When it comes to food, “fat” is a word that has been consistently negatively portrayed, but actually – there is such a thing as “good fat”.
Such fat is found in avocados in the form of unsaturated fatty acids. As well as being healthy, these fats are thought to lower cholesterol levels and improve heart health. As wonderful as this is however, do watch your portions as avocados are quite high in calories.
Another one of those popular foods that have cropped up everywhere over the last few years, flaxseeds are a popular superfood often found accompanying cereals and crowding the health-food aisle at the supermarket.
The reasons for the popularity of flaxseeds are affordability, value (a little goes a long way) and the amazing health benefits they can deliver.

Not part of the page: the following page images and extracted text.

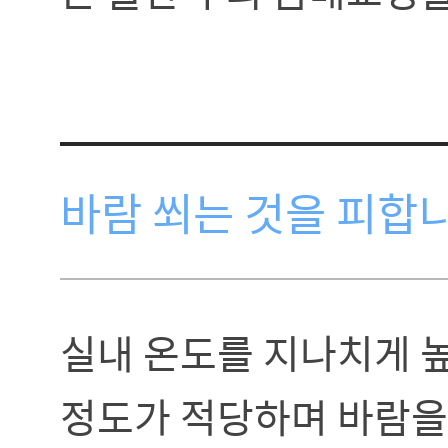
바람 쐬는 것을 피합
실내 온도를 지나치게 높
정도가 적당하며 바람을 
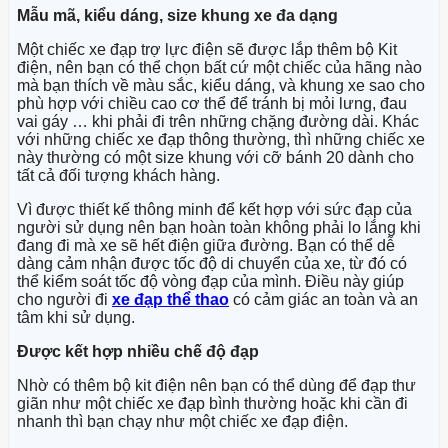
Mẫu mã, kiểu dáng, size khung xe đa dạng
Một chiếc xe đạp trợ lực điện sẽ được lắp thêm bộ Kit
điện, nên bạn có thể chọn bất cứ một chiếc của hãng nào
mà bạn thích về màu sắc, kiểu dáng, và khung xe sao cho
phù hợp với chiều cao cơ thể để tránh bị mỏi lưng, đau
vai gáy … khi phải đi trên những chặng đường dài. Khác
với những chiếc xe đạp thông thường, thì những chiếc xe
này thường có một size khung với cỡ bánh 20 dành cho
tất cả đối tượng khách hàng.
Vì được thiết kế thông minh để kết hợp với sức đạp của
người sử dụng nên bạn hoàn toàn không phải lo lắng khi
đang đi mà xe sẽ hết điện giữa đường. Bạn có thể dễ
dàng cảm nhận được tốc độ di chuyển của xe, từ đó có
thể kiểm soát tốc độ vòng đạp của mình. Điều này giúp
cho người đi
xe đạp thể thao
có cảm giác an toàn và an
tâm khi sử dụng.
Được kết hợp nhiều chế độ đạp
Nhờ có thêm bộ kit điện nên bạn có thể dùng để đạp thư
giãn như một chiếc xe đạp bình thường hoặc khi cần đi
nhanh thì bạn chạy như một chiếc xe đạp điện.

Flaxseeds contain omega-3 fatty acids, meaning that they share many of the same health benefits as fish. They also contain antioxidants that help to counter the effects of consuming a diet high in processed foods, very beneficial for the heart – and diabetics also.
Just 1-2 tablespoons of flaxseed (ground or whole) is recommended as part of your daily fat intake. Flaxseeds are nutrient dense but high in fat so only need to be used in small portions so it is best enjoyed sprinkled on cereal or infused in smoothies.
You cannot go past olive oil – full of powerful, anti-inflammatory antioxidants and a great flavour-booster to drizzle over your meals. Additionally, olive oil sports a very low proportion of saturated (unhealthy) fat and a very high proportion of monounsaturated (healthy) fat when compared with other cooking oils. While some regard the use of olive oil as a silly choice for high temperature cooking, olive oil is actually well-suited to cooking most dishes due to its high quality. Do be sure to replace your olive oil every couple of months however as the oil drops in quality, and antioxidants, over time. Additionally, try to remember that, spray olive oils don’t contain the same nutritional qualities as fresh oils. Just 2 tablespoons of extra virgin olive oil per day is all you need for heart- health benefits.
Brown/Red rice, oats, whole grain breads and quinoa are just a few examples of foods that will give you your whole grain fix. Whole grains are packed to the brim with fibre that can prevent the absorption of some unhealthy fats and regulate the digestive tract. Whole grain foods in the place of some refined grains such as white rice, wraps, crackers and biscuits can also help to stabilise your blood sugar levels as well as lower you cholesterol content.
Just be cautious not to overdo it on the portions as too much of a good thing may rise your sugars and cause a little bit of abdominal distention and gas due to their fibre content.